Le succès des produits de l’Asie en Europe du xvie siècle au xviiie siècle
p. 31-35
Texte intégral
1Juin 2006
2Les Européens connaissent les produits de l’Asie depuis longtemps, bien avant le XVIe siècle. Les riches Romains apprécient les épices, en particulier le poivre, et les soieries. À l’époque médiévale, la « route de la soie » est active, bien que la technique de l’élevage du vers à soie se diffuse en Occident grâce aux Byzantins qui la mettent en œuvre dans les pays de la Méditerranée orientale, avant qu’elle ne gagne d’abord l’Italie, ensuite la France et l’Espagne ; mais cette production ne satisfait pas complètement la demande locale à la fois en quantité et en qualité, et les épices sont toujours recherchées, ainsi que les « curiosités », comme la porcelaine de Chine. Ce trafic fait la richesse de Venise.

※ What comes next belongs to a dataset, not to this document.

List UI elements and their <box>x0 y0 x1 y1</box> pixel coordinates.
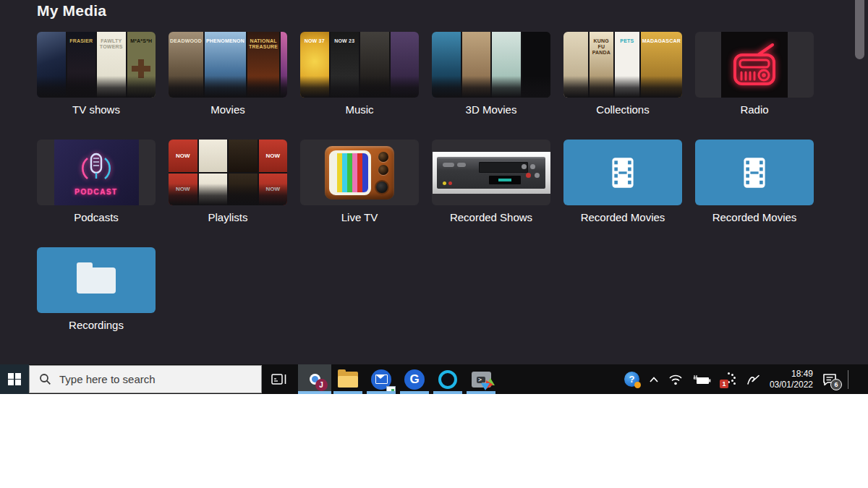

3Le grand changement du XVIe siècle est l’ouverture de la route maritime entre l’Europe et l’Asie par le cap de Bonne-Espérance. Il est désormais possible de transporter de grandes quantités de marchandises depuis l’Orient vers l’Occident, en évitant les transbordements de cargaisons et les recours à des intermédiaires, toujours coûteux, et en évitant aussi les dangers de la route traditionnelle, en partie terrestre. À l’époque, les Européens demandent surtout des épices : les Portugais, maîtres de la route maritime, en transportent chaque année environ 70 000 quintaux, dont 20 000 à 30 000 de poivre, 10 000 à 20 000 de cannelle, clou de girofle, muscade, gingembre, et autres épices en quantités plus réduites. Mais les Portugais ne sont pas les seuls ; la route par le cap de Bonne-Espérance concurrence vigoureusement la route traditionnelle, sans entraîner toutefois sa disparition, si bien qu’aux quantités apportées par les Portugais, il faut ajouter celles, à peu près aussi importantes, amenées par les Vénitiens qui sont parvenus à s’adapter aux nouvelles règles du marché en abaissant les coûts et en achetant des épices de qualité supérieure. La nouveauté du XVIe siècle est donc l’ouverture du marché des épices à de nombreux acheteurs européens en raison de la diminution des prix. Les « marchands épiciers » tiennent maintenant boutique dans la plupart des villes d’Europe ; les épices prennent une place importante dans la cuisine et elles servent à relever le goût des plats dont la saveur paraîtrait bien forte à nos contemporains ; le poivre est largement utilisé pour assurer la conservation de la viande. Et il y a bien d’autres utilisations, ainsi à la Cour de France, sous le règne de Henri IV, on prise le poivre pour déboucher le nez !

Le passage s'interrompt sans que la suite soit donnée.